Award-winning novelist Kamila Shamsie will give the University’s T.S. Eliot Memorial Lecture on 7 June.

Kamila, who was recently appointed as the inaugural New Imaginaries Fellow for the University’s Migration and Movement Signature Research Theme, will also lead a cross-disciplinary workshop (8 June) for colleagues and students on the implications for human movement of her novel Home Fire.

The title of her lecture is ‘Waking alone/ At the hour when we are/Trembling with tenderness/Lips that would kiss/Form prayers to broken stone’: Literature’s power and powerlessness’.

Jointly hosted by the University’s School of English and its Institute for Cultural and Creative Industries, the lecture will take place at the Gulbenkian Arts Centre from 7.30pm – 8.30pm. Ticket details are available on our events site.

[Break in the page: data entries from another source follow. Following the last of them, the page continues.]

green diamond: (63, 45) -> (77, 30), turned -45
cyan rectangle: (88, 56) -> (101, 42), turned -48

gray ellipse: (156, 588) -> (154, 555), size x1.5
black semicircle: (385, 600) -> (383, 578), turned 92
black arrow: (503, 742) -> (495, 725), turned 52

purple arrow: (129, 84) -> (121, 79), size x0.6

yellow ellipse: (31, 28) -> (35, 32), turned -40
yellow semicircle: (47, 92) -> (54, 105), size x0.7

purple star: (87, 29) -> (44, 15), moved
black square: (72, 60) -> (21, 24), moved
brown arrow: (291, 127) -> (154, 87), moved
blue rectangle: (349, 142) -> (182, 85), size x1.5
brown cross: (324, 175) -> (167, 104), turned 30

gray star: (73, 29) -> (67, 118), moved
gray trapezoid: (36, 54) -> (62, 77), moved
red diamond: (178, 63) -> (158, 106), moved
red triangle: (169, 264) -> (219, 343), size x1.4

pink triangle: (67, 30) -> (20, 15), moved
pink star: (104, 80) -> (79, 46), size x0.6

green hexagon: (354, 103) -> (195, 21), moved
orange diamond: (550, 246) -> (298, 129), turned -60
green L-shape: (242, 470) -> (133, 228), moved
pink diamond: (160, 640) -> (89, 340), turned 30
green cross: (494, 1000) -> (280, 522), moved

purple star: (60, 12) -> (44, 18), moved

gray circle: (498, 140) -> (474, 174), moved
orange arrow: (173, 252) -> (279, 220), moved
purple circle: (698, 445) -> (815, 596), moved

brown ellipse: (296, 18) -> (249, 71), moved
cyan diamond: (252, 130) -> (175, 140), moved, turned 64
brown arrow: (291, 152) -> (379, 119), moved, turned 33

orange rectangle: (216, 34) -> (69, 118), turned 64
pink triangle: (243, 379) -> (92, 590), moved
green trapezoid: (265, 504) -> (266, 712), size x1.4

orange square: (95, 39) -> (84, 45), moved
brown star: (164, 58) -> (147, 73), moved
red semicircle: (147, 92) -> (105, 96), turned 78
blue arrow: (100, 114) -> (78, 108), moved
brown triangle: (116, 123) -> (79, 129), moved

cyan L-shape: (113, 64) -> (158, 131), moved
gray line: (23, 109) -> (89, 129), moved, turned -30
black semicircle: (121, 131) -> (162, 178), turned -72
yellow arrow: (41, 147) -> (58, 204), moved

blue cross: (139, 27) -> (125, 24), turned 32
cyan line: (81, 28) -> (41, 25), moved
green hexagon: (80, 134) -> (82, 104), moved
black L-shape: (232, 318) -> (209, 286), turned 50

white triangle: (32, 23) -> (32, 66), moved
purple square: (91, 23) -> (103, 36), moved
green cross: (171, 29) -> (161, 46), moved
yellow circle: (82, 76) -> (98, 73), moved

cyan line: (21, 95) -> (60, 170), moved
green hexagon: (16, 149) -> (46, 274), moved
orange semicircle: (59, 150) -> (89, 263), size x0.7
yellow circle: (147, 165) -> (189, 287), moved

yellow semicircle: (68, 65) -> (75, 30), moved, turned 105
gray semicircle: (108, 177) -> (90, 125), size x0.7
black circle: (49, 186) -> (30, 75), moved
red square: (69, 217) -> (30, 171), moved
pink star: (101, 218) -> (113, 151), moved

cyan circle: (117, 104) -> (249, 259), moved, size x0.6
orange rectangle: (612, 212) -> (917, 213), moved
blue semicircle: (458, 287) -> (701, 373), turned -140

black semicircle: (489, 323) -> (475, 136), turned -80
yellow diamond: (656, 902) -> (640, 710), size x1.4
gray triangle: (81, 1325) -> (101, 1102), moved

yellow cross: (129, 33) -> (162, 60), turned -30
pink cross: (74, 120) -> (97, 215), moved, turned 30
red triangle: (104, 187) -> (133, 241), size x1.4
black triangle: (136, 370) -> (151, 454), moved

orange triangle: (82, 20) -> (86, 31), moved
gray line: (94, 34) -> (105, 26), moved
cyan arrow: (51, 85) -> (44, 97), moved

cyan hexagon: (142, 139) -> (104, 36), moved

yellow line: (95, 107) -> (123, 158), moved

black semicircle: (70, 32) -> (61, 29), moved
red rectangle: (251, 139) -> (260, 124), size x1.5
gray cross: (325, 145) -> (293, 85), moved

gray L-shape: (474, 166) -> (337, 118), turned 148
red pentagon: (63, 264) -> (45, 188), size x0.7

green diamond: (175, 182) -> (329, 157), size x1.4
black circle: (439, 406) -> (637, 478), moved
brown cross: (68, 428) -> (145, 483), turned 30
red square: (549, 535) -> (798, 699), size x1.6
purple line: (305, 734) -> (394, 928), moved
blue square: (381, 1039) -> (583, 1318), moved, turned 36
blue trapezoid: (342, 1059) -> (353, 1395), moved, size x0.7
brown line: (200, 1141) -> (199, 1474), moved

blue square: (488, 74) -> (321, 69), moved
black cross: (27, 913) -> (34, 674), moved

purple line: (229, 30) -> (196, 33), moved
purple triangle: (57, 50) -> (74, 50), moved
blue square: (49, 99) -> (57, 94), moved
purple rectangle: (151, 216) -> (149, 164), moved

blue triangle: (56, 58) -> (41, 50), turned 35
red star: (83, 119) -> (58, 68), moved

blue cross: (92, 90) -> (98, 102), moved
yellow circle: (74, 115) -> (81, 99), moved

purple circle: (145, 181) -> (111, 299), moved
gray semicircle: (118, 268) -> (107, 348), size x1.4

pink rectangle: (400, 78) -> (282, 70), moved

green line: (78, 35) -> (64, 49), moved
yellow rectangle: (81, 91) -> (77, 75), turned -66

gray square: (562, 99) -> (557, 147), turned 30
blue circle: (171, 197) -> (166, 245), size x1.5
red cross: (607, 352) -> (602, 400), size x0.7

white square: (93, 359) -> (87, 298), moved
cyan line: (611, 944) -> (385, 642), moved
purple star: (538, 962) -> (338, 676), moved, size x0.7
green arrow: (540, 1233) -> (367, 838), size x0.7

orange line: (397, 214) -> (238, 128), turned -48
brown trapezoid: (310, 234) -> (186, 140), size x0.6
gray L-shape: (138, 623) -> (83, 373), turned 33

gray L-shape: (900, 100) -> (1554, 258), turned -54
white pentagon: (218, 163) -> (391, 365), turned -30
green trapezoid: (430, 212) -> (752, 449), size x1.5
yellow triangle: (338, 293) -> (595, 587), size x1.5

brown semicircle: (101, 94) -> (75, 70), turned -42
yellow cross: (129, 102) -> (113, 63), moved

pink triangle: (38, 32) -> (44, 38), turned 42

Kamila Shamsie is the author of seven novels, which have been translated into over 30 languages. Home Fire won the Women’s Prize for Fiction and the Hellenic Prize, and was longlisted for the Man Booker Prize; Burnt Shadows won the Premio Boccaccio (Italy) and was shortlisted for the Orange Prize for Fiction; A God in Every Stone was shortlisted for the Bailey’s Women’s Prize for Fiction and the DSC Prize for South Asian Literature (India). A Vice-President of the Royal Society of Literature and Professor of Creative Writing at the University of Manchester, she was one of Granta’s ‘Best of Young British Novelists’ in 2013. She grew up in Karachi, and now lives in London. Her next novel, Best of Friends, will be published this autumn.

The annual T.S. Eliot Memorial Lecture has been hosted by the University since 1967. Previous speakers have included W.H. Auden, Edward Said, Helen Vendler, Seamus Heaney, Kamau Brathwaite and Marina Warner. 2022 marks the 100th anniversary of the publication of Eliot’s major poem, The Waste Land.